Key metrics I alert on:

apiVersion: monitoring.coreos.com/v1
kind: PrometheusRule
metadata:
  name: gpu-alerts
  namespace: monitoring
spec:
  groups:
    - name: gpu.rules
      rules:
        - alert: GPUMemoryNearFull
          expr: |
            DCGM_FI_DEV_FB_USED / DCGM_FI_DEV_FB_FREE > 0.9
          for: 5m
          labels:
            severity: warning
          annotations:
            summary: "GPU memory usage above 90%"
            
        - alert: GPUUtilizationLow
          expr: |
            avg_over_time(DCGM_FI_DEV_GPU_UTIL[1h]) < 20
          for: 2h
          labels:
            severity: info
          annotations:
            summary: "GPU utilization below 20% for 2 hours"
            
        - alert: GPUTemperatureHigh
          expr: |
            DCGM_FI_DEV_GPU_TEMP > 85
          for: 5m
          labels:
            severity: critical
          annotations:
            summary: "GPU temperature exceeds 85°C"

I built a Grafana dashboard that shows:

GPU utilization per node and per pod
GPU memory usage vs. allocated
Inference latency correlated with GPU metrics
Cost per team over time
Queue depth (pending pods waiting for GPUs)

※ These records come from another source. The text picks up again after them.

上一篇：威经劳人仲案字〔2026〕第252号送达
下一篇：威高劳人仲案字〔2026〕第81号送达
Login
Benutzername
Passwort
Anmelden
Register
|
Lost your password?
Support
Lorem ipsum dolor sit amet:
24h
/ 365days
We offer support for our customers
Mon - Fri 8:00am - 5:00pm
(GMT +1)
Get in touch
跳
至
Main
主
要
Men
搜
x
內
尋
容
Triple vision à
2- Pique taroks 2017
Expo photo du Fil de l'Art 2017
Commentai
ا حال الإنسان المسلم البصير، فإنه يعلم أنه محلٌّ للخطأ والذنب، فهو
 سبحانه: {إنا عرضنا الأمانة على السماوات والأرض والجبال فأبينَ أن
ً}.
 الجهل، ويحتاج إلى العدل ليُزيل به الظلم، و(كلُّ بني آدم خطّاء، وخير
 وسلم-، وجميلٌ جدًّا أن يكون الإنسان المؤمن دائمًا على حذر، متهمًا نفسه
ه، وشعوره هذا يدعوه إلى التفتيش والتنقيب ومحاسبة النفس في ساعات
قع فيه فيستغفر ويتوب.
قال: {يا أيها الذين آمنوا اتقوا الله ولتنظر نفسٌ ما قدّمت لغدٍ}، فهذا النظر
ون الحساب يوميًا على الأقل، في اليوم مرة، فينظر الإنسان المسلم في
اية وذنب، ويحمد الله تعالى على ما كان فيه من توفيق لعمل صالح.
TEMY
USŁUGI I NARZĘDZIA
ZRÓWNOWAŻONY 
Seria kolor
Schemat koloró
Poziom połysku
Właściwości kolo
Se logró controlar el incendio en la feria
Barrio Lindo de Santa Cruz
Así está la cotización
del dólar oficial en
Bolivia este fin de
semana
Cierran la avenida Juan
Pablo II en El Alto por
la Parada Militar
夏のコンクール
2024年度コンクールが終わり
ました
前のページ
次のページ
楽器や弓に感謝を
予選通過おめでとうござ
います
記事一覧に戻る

The low utilization alert has been particularly valuable. It’s caught several cases where teams requested GPUs but their models weren’t actually using them effectively, which led to conversations about right-sizing and batching strategies.

Lessons Learned

After a year of running GPU inference on Kubernetes, my main takeaways:

Start with quotas from day one. Retrofitting them is painful.
Monitor utilization obsessively. GPUs are too expensive to waste.
Separate batch and interactive workloads. They have fundamentally different SLOs.
Plan for slow scaling. GPU nodes take minutes to provision; your autoscaling needs to anticipate demand.
Make costs visible. Teams make better decisions when they see what they’re spending.

The infrastructure work is substantial, but the payoff is significant: teams can run inference workloads without managing their own GPU servers, costs are controlled and attributed, and the platform scales with demand.